## Mediation

Mediation is a complex topic, and the key message to take on — before starting to analyse your data — is that mediation analayses make many strong assumptions abou the data. These assumptions can often be pretty unreasonable, when spelled out, so be cautious in the interpretation of you data.

Put differently, mediation is a correlational technique aiming to provide a causal interpretation of data; caveat emptor.

### Mediation with multiple regression

One common (if outdated) way to analyse mediation is via the 3 steps described by Baron and Kenny @baron1986moderator (also see @zhao_reconsidering_2010).

Let’s say we have a hypothesised situation such as this:

```
knit_gv("
Lateness -> Crashes
Lateness -> Speeding
Speeding -> Crashes
")
```

Baron and Kenny propose 3 steps to establishing mediation. These steps correspond to three separate regression models:

### Mediation Steps

#### Step 1 (check distal variable predicts mediator)

That is, show Lateness predicts Crashes

#### Step 2 (check distal variable predict mediator)

That is, show Lateness predicts Speeding

#### Step 3 (check for mediation)

That is, show Speeding predicts Crashes, controlling for Lateness

An additional step, which allows us to test whether the effect is *completely*
mediated, also uses the final regression model:

#### Step 4 (check for total mediation)

That is, check if Lateness still predicts crashes, controlling for Lateness

### Mediation example after Baron and Kenny

Using simulated data, we can work through the steps.

```
smash %>% glimpse
Observations: 200
Variables: 4
$ person <int> 1, 2, 3, 4, 5, 6, 7, 8, 9, 10, 11, 12, 13, 14, 15, 16, …
$ lateness <int> 11, 12, 9, 8, 11, 4, 11, 7, 8, 11, 9, 10, 9, 11, 13, 10…
$ speed <dbl> 48.88524, 43.07030, 33.72812, 44.17897, 51.22378, 40.86…
$ crashes <int> 15, 9, 12, 20, 25, 13, 22, 14, 22, 18, 11, 16, 19, 15, …
```

Step 1: does lateness predict crashes?

```
step1 <- lm(crashes ~ lateness, data=smash)
tidy(step1) %>% pander()
```

term | estimate | std.error | statistic | p.value |
---|---|---|---|---|

(Intercept) | 12.15 | 1.204 | 10.09 | 1.365e-19 |

lateness | 0.4448 | 0.1125 | 3.953 | 0.0001074 |

Step 2: Does lateness predict speed?

```
step2 <- lm(speed ~ lateness, data=smash)
tidy(step2, conf.int = T) %>% pander()
```

term | estimate | std.error | statistic | p.value | conf.low | conf.high |
---|---|---|---|---|---|---|

(Intercept) | 33.42 | 2.275 | 14.69 | 1.563e-33 | 28.93 | 37.9 |

lateness | 0.515 | 0.2126 | 2.422 | 0.01633 | 0.09573 | 0.9343 |

The coefficient for `lateness`

is statistically significant, so we would say
yes.

Step 3: Does speed predict crashes, controlling for lateness?

```
step3 <- lm(crashes ~ lateness+speed, data=smash)
tidy(step3) %>% pander()
```

term | estimate | std.error | statistic | p.value |
---|---|---|---|---|

(Intercept) | 2.542 | 1.465 | 1.735 | 0.08427 |

lateness | 0.2967 | 0.09611 | 3.088 | 0.002309 |

speed | 0.2875 | 0.03166 | 9.083 | 1.122e-16 |

The coefficient for speed is statistically significant, so we can say mediation does occur.

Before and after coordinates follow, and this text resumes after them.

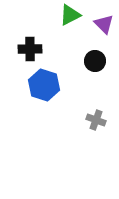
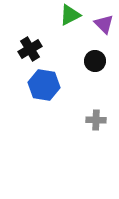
black cross: rotated 30 degrees counterclockwise
blue hexagon: rotated 8 degrees counterclockwise
gray cross: rotated 18 degrees counterclockwise
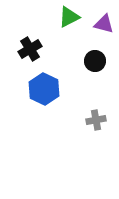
green triangle: moved 1 px left, 2 px down
purple triangle: rotated 30 degrees counterclockwise
blue hexagon: moved 4 px down; rotated 16 degrees clockwise
gray cross: rotated 12 degrees counterclockwise
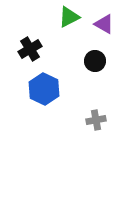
purple triangle: rotated 15 degrees clockwise
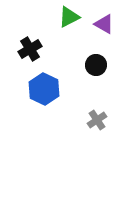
black circle: moved 1 px right, 4 px down
gray cross: moved 1 px right; rotated 24 degrees counterclockwise
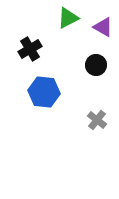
green triangle: moved 1 px left, 1 px down
purple triangle: moved 1 px left, 3 px down
blue hexagon: moved 3 px down; rotated 20 degrees counterclockwise
gray cross: rotated 18 degrees counterclockwise
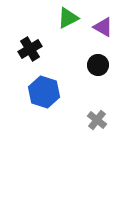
black circle: moved 2 px right
blue hexagon: rotated 12 degrees clockwise
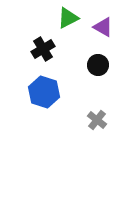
black cross: moved 13 px right
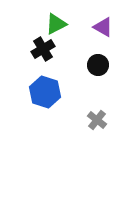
green triangle: moved 12 px left, 6 px down
blue hexagon: moved 1 px right
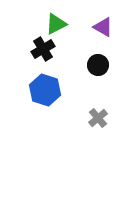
blue hexagon: moved 2 px up
gray cross: moved 1 px right, 2 px up; rotated 12 degrees clockwise
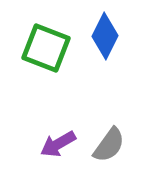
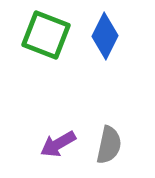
green square: moved 13 px up
gray semicircle: rotated 24 degrees counterclockwise
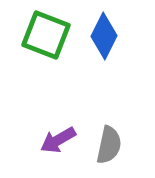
blue diamond: moved 1 px left
purple arrow: moved 4 px up
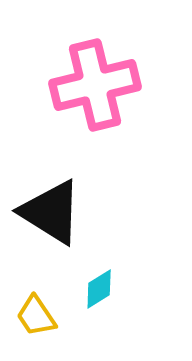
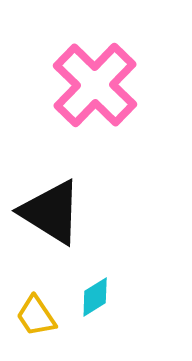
pink cross: rotated 32 degrees counterclockwise
cyan diamond: moved 4 px left, 8 px down
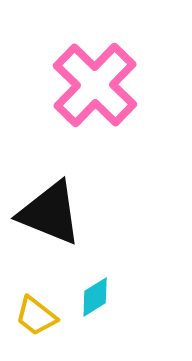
black triangle: moved 1 px left, 1 px down; rotated 10 degrees counterclockwise
yellow trapezoid: rotated 18 degrees counterclockwise
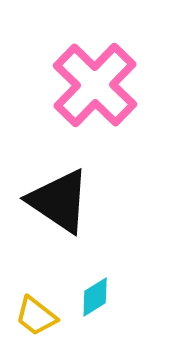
black triangle: moved 9 px right, 12 px up; rotated 12 degrees clockwise
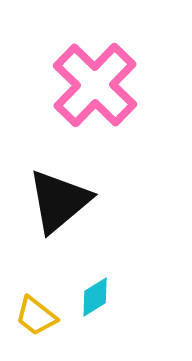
black triangle: rotated 46 degrees clockwise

Step 4: In the same model, does lateness predict crashes, controlling for speed?
That is to say, is the mediation via speed *total*?

Here, the coefficient is still statistically significant. According to the Baron
and Kenny steps, this would indicate the mediation is *partial*, although the
fact the p value falls one side or another of .05 is not necessarily the best
way to express this (see below for ways to calculate the proportion of the
effect which is mediated).

We should alse be concerned here with the degree to which predictor and mediator are measured with error — if they are noisy measures, then the proportion of the effect which appears to be mediated will be reduced artificially (see the SEM chapter for more on this).